Façade sur la rue du Chapitre. Photo du Colonel Blanchard

 

Au rez de chaussée, on remarque, dans la partie centrale, une porte Louis XV, couronnée de trois arceaux superposés ; l'un d'eux, l'arceau médian, a de gracieuses retombées de même style, et, en son milieu, on voit un écusson porteur de jolies guirlandes (fig. 2).

 

fig. 2 - Hôtel de Régis.

Porte d’entrée sur la rue du Chapitre.
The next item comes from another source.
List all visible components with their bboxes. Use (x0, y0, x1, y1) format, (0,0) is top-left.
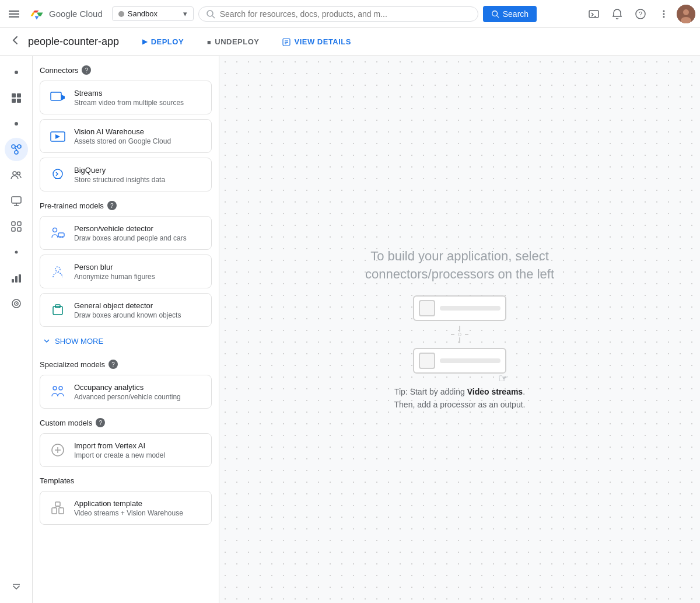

Photo de M. de Baudan

 

Les deux fenêtres du rez de chaussée qui encadrent la porte, sont ornées chacune d'une clé en pierre sculptée.

 

Le premier étage, ou étage d'honneur, comporte cinq fenêtres, richement décorées; trois d'entre elles sont surmontées de têtes finement sculptées, au centre une tête de femme et à chacune des fenêtres extrêmes, une tête d'homme; les deux restantes ont leur clé, ornée d'un joli motif de style Louis XV.

 

Le deuxième étage, plus simple, constitue, à proprement parler, un attique. II est doté, comme l'étage d'honneur, de cinq fenêtres ; l'une d'elles est murée. Chacune de ces ouvertures est surmontée d'un motif sculpté.

 

Tout au haut de la façade, et au-dessous de la toiture, se déroule une corniche moulurée.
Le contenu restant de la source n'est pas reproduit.